Acabou achando algo que o fez decidir transformar em matéria para o "A
Outra Voz" – já que certa vez havia ouvido leitores reclamando da extrema
seriedade do dito jornal e, por isso, sugeriram "matérias descontraídas e inconsequentes".
Eis o achado:
"EU VI UM POLÍCIA com um
pão, um enorme dum pão. Polícia com pão na mão só o Drumond para contar, mas
acho que devia ser proibido, tirar toda a policeidade do homem. Quem carrega um
pão é nossa irmã, tem casa de chegar cansado, umas alminhas sem farda, quem
sabe até um grande gato manso.

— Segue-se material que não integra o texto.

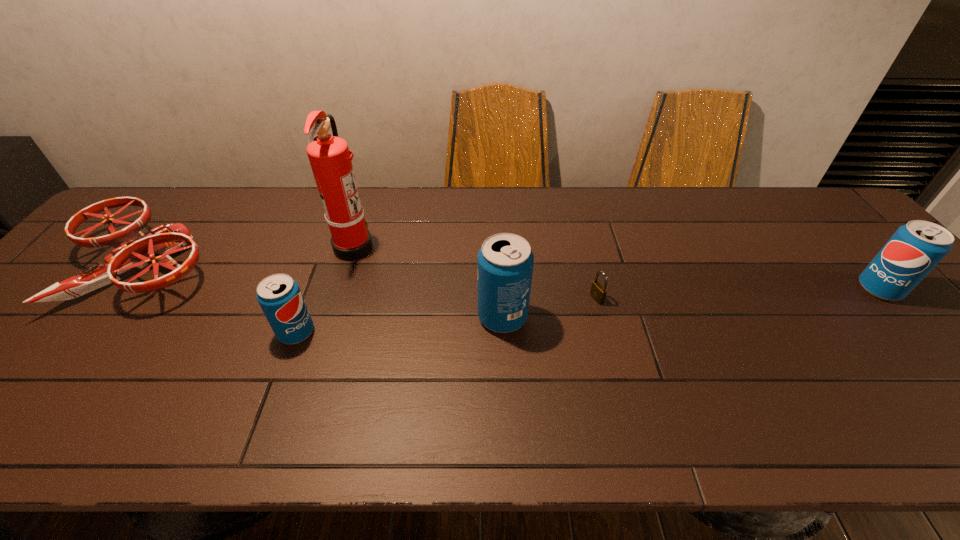 Please point a space for a new pop_(soda) to maintain equal intervals. Please provide its 2D coordinates. Your answer should be formatted as a tuple, i.e. [(x, y)], where the tuple contains the x and y coordinates of a point satisfying the conditions above.

[(697, 302)] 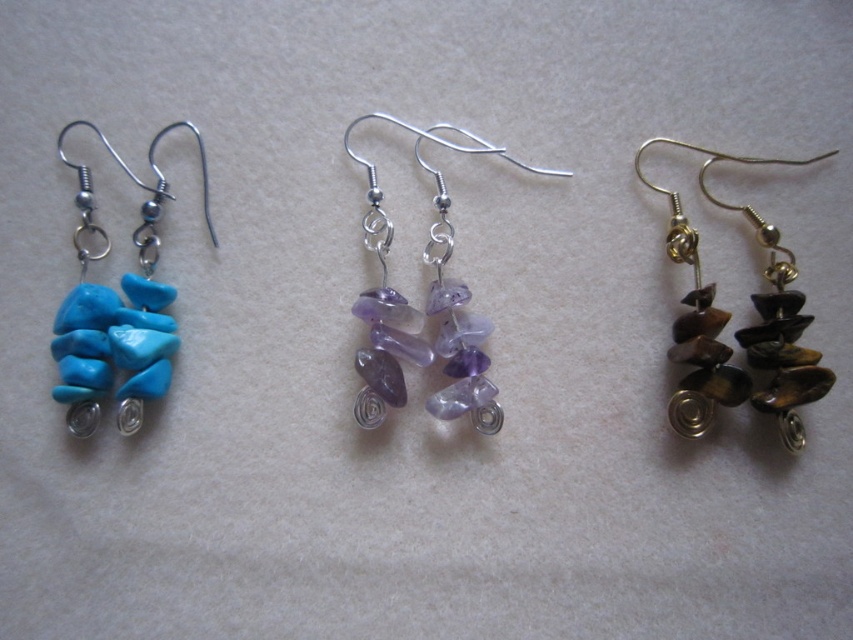 This screenshot has width=853, height=640. What are the coordinates of `turquoise stone earrings at left` in the screenshot? It's located at (119, 307).

Is brown polished stone earrings at right bigger than purple translucent stones at center?

Correct, brown polished stone earrings at right is larger in size than purple translucent stones at center.

Can you confirm if brown polished stone earrings at right is positioned to the right of purple translucent stones at center?

Correct, you'll find brown polished stone earrings at right to the right of purple translucent stones at center.

Locate an element on the screen. Image resolution: width=853 pixels, height=640 pixels. brown polished stone earrings at right is located at coordinates (740, 328).

This screenshot has width=853, height=640. I want to click on brown polished stone earrings at right, so click(x=740, y=328).

Is point (679, 433) less distant than point (132, 404)?

No, (679, 433) is behind (132, 404).

Does brown polished stone earrings at right have a greater height compared to turquoise stone earrings at left?

Correct, brown polished stone earrings at right is much taller as turquoise stone earrings at left.

Is point (709, 336) positioned before point (84, 172)?

No, (709, 336) is further to viewer.

This screenshot has height=640, width=853. Find the location of `brown polished stone earrings at right`. brown polished stone earrings at right is located at coordinates (740, 328).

E os ratos farão ninhos nos coturnos e nada se
compreenderá das pertinências e impertinências morais.
“E um polícia repartindo frango
assado com farofa. Com farofa, meu Deus. Eu estava desedificado. Era como um
cônego namorando uma menina de 15 anos. Foi no trem de Cacequi. O polícia,
glorioso cabo pedro-e-paulo, de revólver, cassetete e ares tais, o polícia
tinha um frango assado e a viagem era longa. O amigo veio, sentou e ele disse:
“– Dá pros dois.
“Um sacrilégio. E mais: durante
o frango, começou a falar de um filme premiado em Cannes, os milhões que dera
pro diretor, era uma comédia e, como dizia o cabo:
“– O povo gosta de quem diverte
ele.
“Findo o frango, a cerveja,
mandou vir ciganos e, alma boa, barriga cheia, desatou os olhos no longe das
coxilhas, fumando azul, sargenteando quem sabe”.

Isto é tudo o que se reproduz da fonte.